- Seven out of 10 health systems in the U.S. are making mobile communications a priority in light of the shift to value-based care and improved care management strategies, according to a new report. But more than 80 percent are worried that the platform won’t be secure.
“Despite increased investments in mobile device management solutions and secure text messaging solutions, cybercriminals have become more sophisticated and knowledgeable about the capabilities and vulnerabilities of existing security products, and the strategies and tools used by hospital IT to detect a potential intrusion,” Gregg Malkary, of the Spyglass Consulting Group, said in a release accompanying his 90-page report.
Despite the concerns, healthcare providers are moving toward an enterprise-wide mobile communications platform that connects not only physicians, but nurses, hospital staff and other members of the care team. And one-third of those providers have found or were in the process of finding “compelling ROI models to justify an investment in mobile communications.”
The Spyglass report shines the spotlight on nurses, which comprise the largest professional healthcare group in the country, at some 3.13 million members.
“They are mobile professionals who are constantly on the go, working in high-stress, data-intensive environments dominated by inefficient paper-based processes,” the report notes. “They have a constant need for direct and immediate communications with colleagues and patients, as well as real-time access to relevant patient information at (the) point of care.”
But those nurses at the forefront of the healthcare communications landscape are seeing a number of challenges, Malkary reports. These include inefficient communications platforms dominated by overhead and handheld pagers, landlines and VoIP handsets, lack of integration with electronic medical records platforms, and a general feeling of being overwhelmed by all the devices, monitors and alarms in the healthcare setting, “which leaves them little time for direct patient care.”
Faced with those issues, the survey found that 76 percent of providers are developing an enterprise-wide communications platform, and more than half are expanding that platform beyond doctors and nurses to improve care team coordination.
But while they’re investing in a platform that brings together hospital-issued smartphones as well as personal devices carried in by clinicians, 82 percent of the providers surveyed “expressed grave concerns about their ability to adequately support and protect mobile devices, patient data and the hospital’s technology infrastructure as a result of the growing threat of cybersecurity attacks.”
Those threats, the report found, include malware, blastware and ransomware.
Of particular concern to hospital executives are personal devices. Some 90 percent of providers surveyed have BYOD (Bring Your Own Device) policies to accommodate smartphones, tablets and other devices owned and used on the job by hospitalists, physicians with their own practices, care team members who work in other locations and advance-practice nurses.
According to the survey, providers fear those devices will have inadequate password protection and won’t have the tools necessary to stop an attack.

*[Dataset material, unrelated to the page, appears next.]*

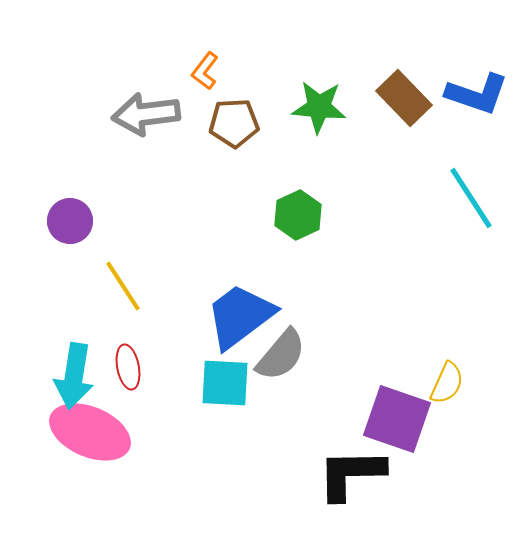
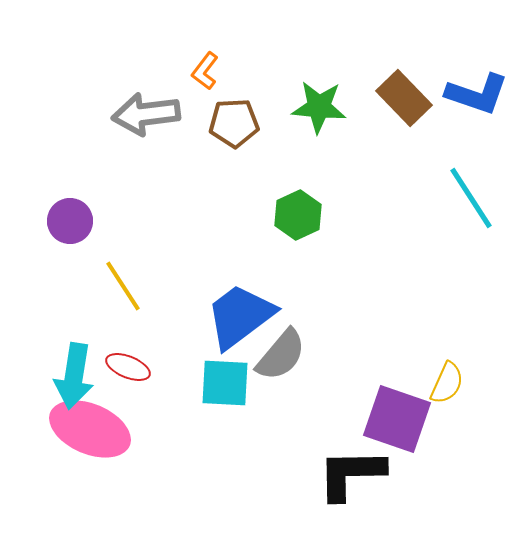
red ellipse: rotated 57 degrees counterclockwise
pink ellipse: moved 3 px up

In addition, those devices are often used to transmit SMS and text messages that might include personal health information, they operate on unsecured public WiFi and cellular networks that could be hacked, and they might not integrate with the health systems mobile device management platform, which could monitor the device and prevent malicious attacks.
Roughly one-quarter of all healthcare data breaches are traced back to mobile devices, and providers are facing fines in excess of $1 million for breaches in which personal health information is placed at risk.
Ironically, while providers are developing BYOD policies to accommodate mobile employees, nurses aren’t part of that equation. Only 8 percent of those surveyed have a BYOD policy that includes staff nurses, a 25 percent decrease from the 2014 Spyglass survey.
Reasons for not including nurses include cost, technical support, business justification, security and potential conflicts with a nurse’s union.